◆ **GOAL OF THE EXERCISE**
For the material below, return exactly the lines starting at the line containing "tejto kategórii už" and ending at the line containing "Potrebujete pomoc?", both ends included, and no others.
DATA FOR THIS TASK below:
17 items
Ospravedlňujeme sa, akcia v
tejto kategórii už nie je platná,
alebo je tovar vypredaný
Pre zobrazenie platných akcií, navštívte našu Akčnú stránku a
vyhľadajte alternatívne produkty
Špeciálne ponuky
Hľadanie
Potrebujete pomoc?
End of DATA FOR THIS TASK.
DATA FOR THIS TASK below:
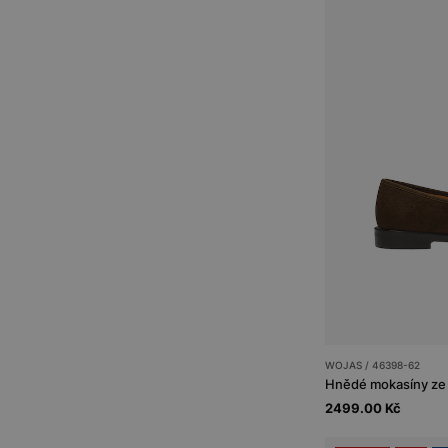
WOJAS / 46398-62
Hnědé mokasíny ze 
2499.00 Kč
End of DATA FOR THIS TASK.
◆ **RESULT BELOW**
tejto kategórii už nie je platná,
alebo je tovar vypredaný
Pre zobrazenie platných akcií, navštívte našu Akčnú stránku a
vyhľadajte alternatívne produkty
Špeciálne ponuky
Hľadanie
Potrebujete pomoc?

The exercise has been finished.